[Saved entries]
==============================
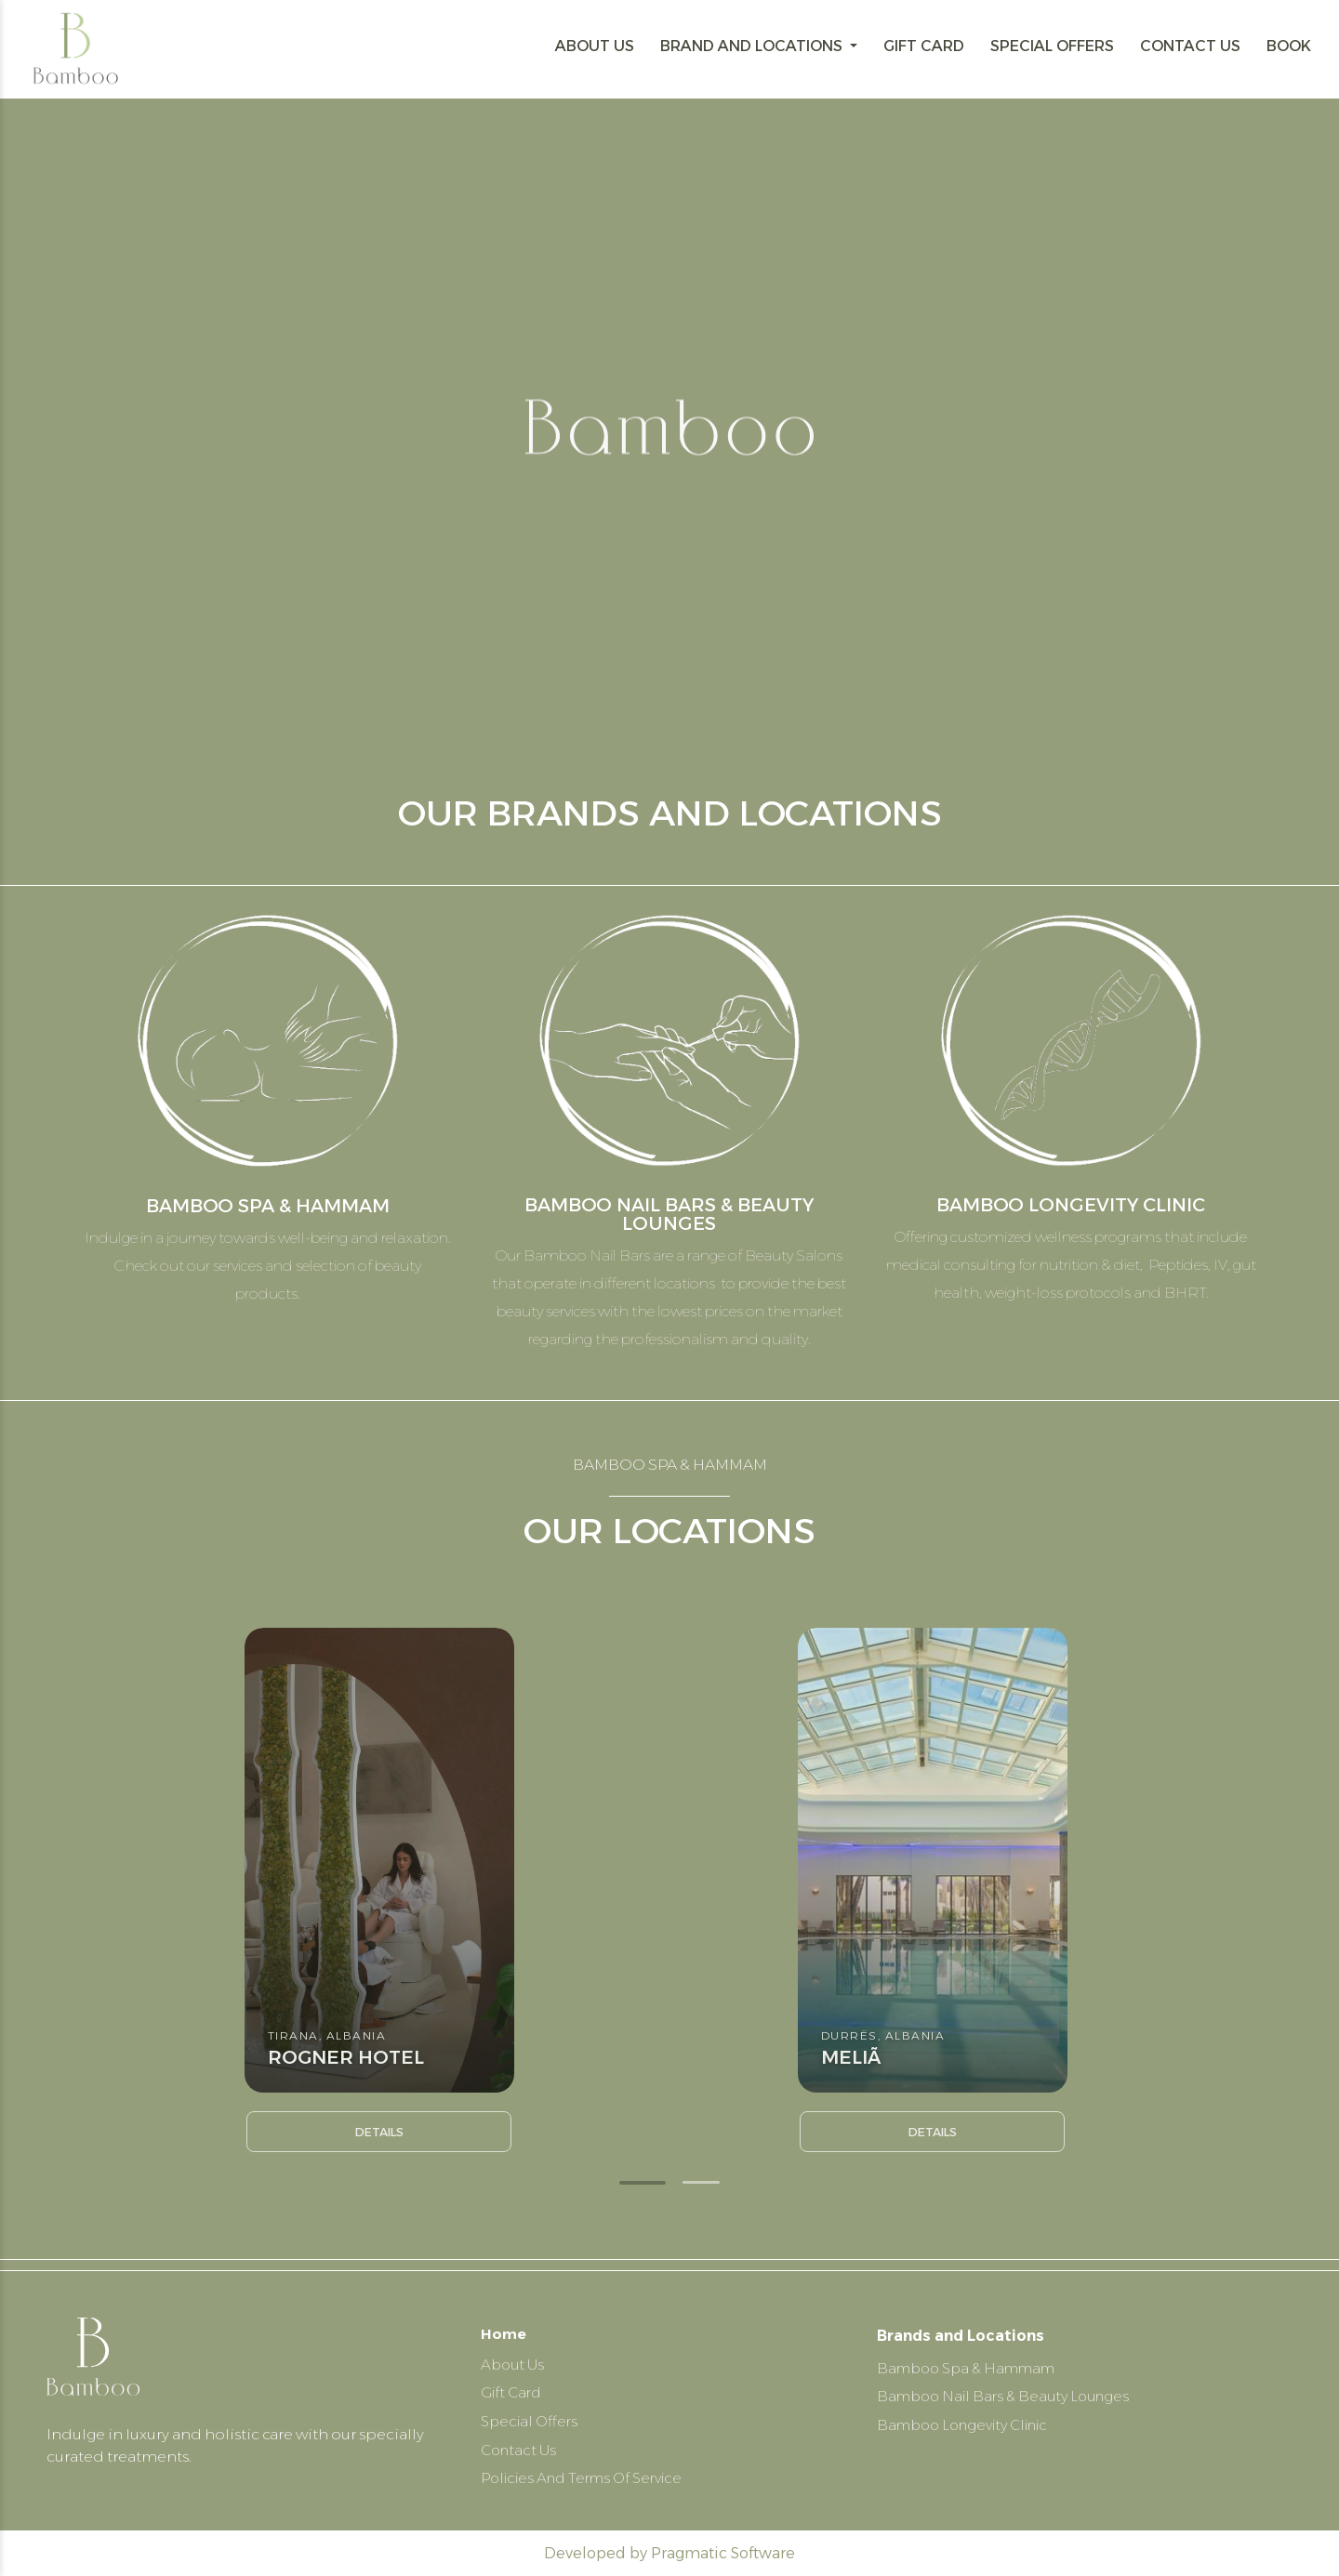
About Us (515, 2359)
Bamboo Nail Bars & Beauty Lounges (1010, 2389)
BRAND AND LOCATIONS (753, 46)
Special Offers (532, 2418)
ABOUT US (594, 46)
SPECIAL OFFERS (1052, 46)
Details (379, 2132)
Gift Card (514, 2389)
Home (503, 2325)
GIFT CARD (923, 46)
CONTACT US (1190, 46)
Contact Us (521, 2448)
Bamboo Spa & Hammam (972, 2359)
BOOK (1288, 46)
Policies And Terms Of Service (589, 2478)
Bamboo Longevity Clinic (971, 2418)
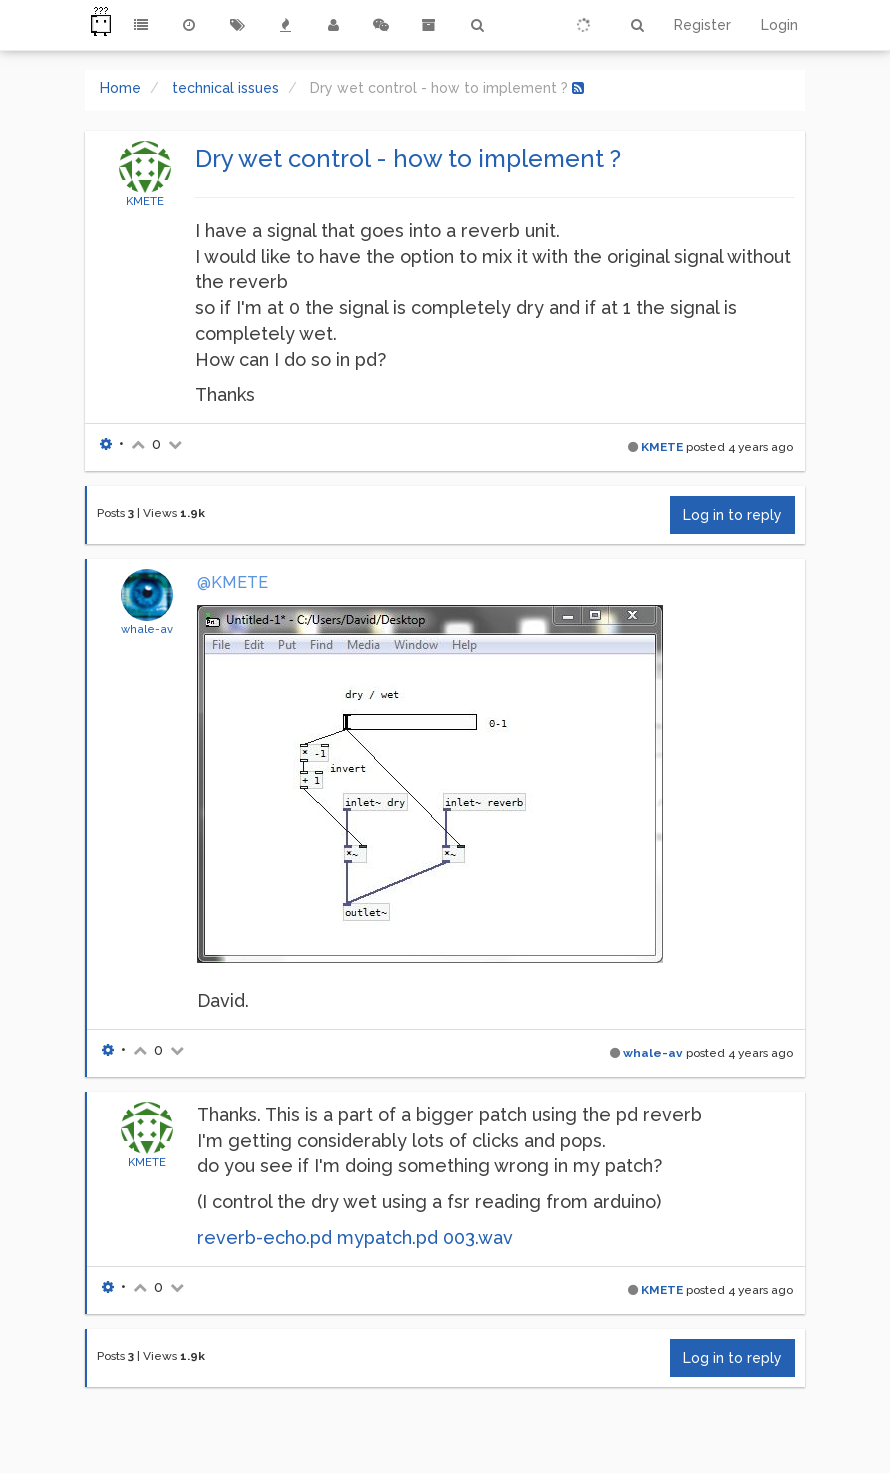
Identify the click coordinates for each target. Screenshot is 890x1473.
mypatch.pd (387, 1237)
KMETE (145, 201)
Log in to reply (732, 515)
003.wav (478, 1237)
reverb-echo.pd (264, 1237)
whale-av (147, 629)
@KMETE (232, 582)
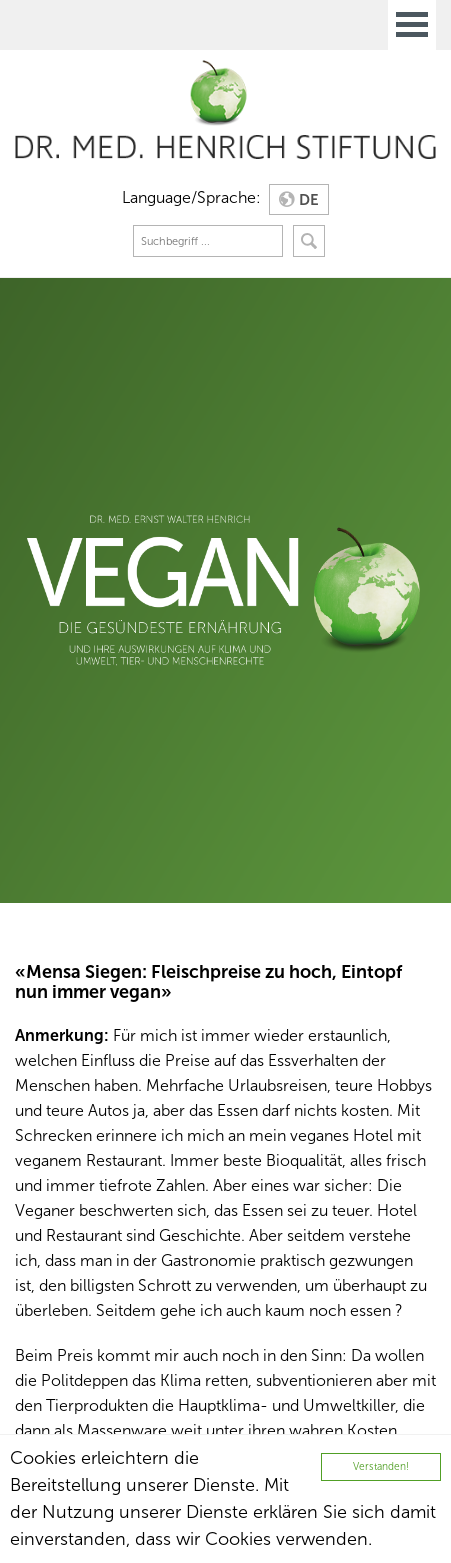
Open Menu (412, 25)
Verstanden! (381, 1466)
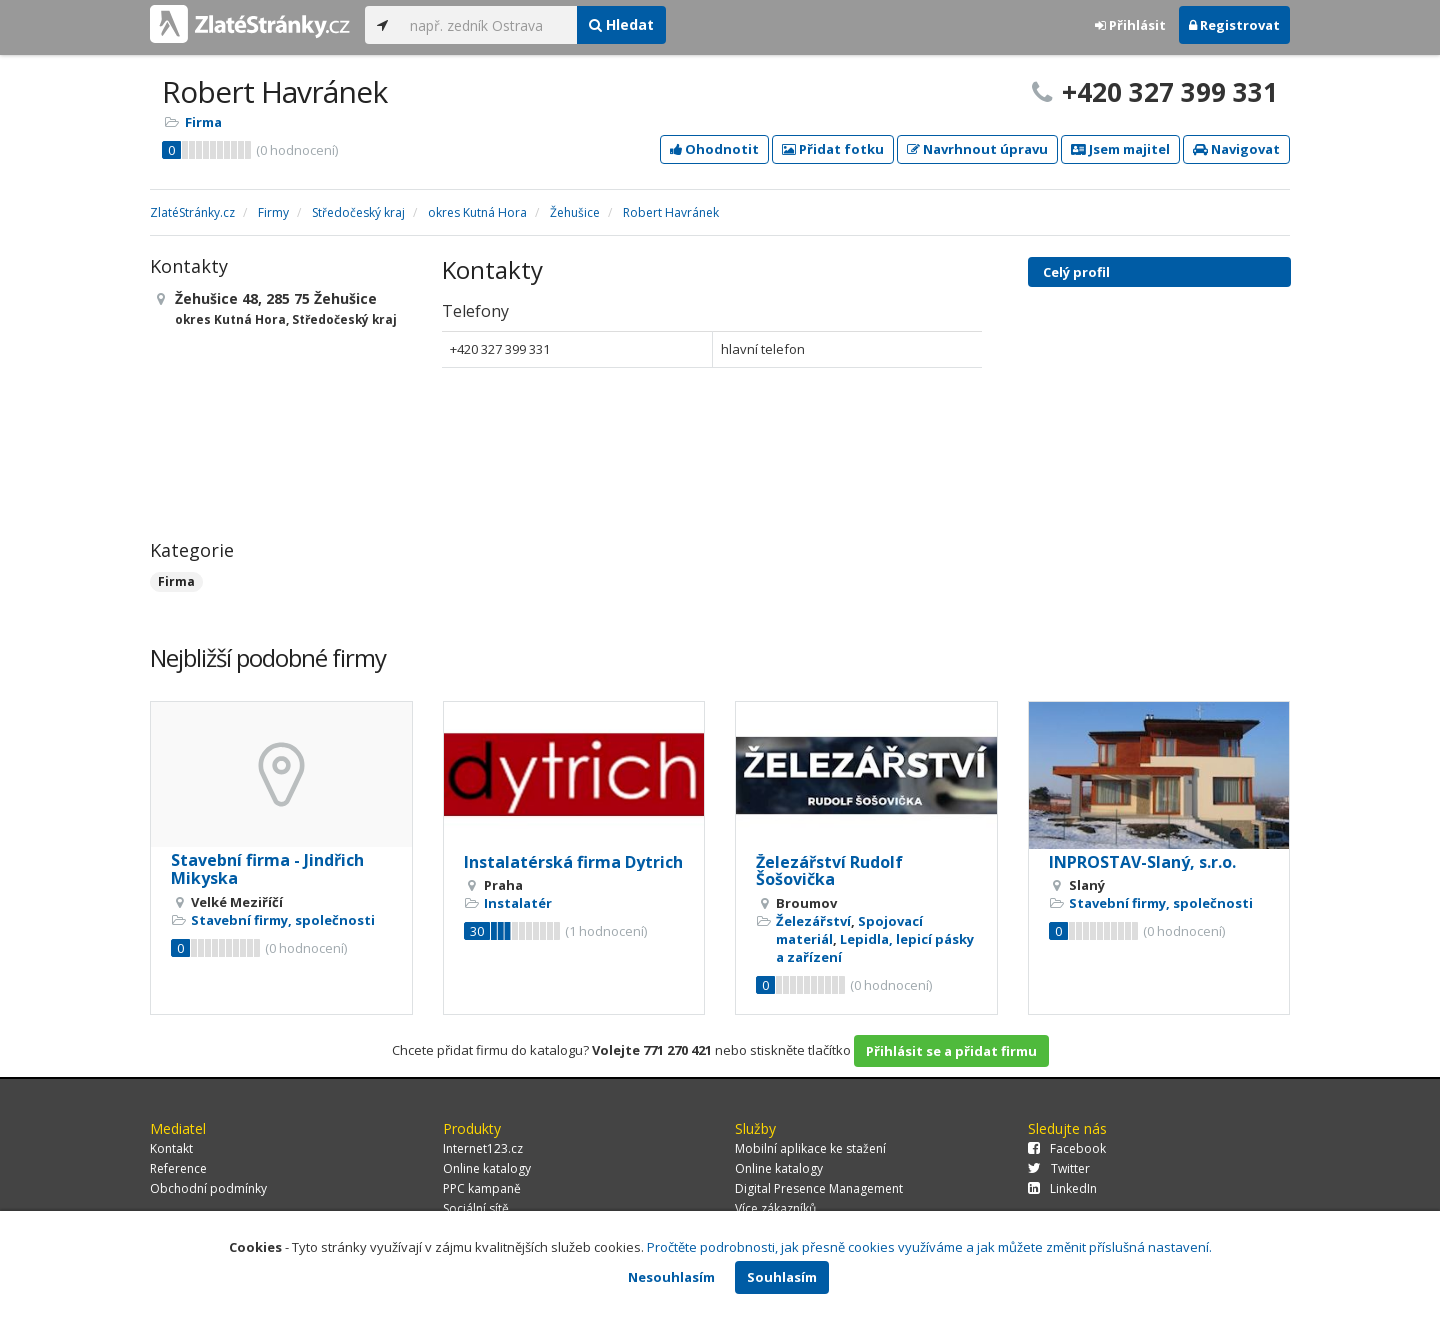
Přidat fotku (833, 149)
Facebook (1067, 1148)
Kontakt (171, 1148)
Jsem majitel (1120, 149)
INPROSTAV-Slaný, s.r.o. (1142, 862)
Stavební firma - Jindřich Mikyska (267, 869)
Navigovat (1236, 149)
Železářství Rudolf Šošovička (829, 871)
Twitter (1059, 1168)
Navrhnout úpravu (977, 149)
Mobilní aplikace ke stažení (810, 1148)
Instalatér (518, 903)
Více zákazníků (775, 1208)
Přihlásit (1130, 25)
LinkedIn (1062, 1188)
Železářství (813, 921)
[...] (488, 25)
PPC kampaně (482, 1188)
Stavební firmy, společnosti (283, 920)
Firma (203, 122)
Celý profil (1076, 272)
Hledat (621, 24)
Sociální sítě (476, 1208)
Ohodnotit (714, 149)
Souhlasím (782, 1277)
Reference (178, 1168)
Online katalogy (487, 1168)
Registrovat (1234, 25)
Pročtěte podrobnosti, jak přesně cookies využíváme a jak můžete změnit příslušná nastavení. (929, 1247)
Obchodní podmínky (208, 1188)
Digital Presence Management (819, 1188)
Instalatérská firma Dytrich (573, 862)
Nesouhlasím (671, 1277)
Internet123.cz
==============================
GOAL OF THE EXERCISE » Copy out, from the data above, every line holding the word "Stavební".

WRITTEN ANSWER »
Stavební firma - Jindřich Mikyska (267, 869)
Stavební firmy, společnosti (283, 920)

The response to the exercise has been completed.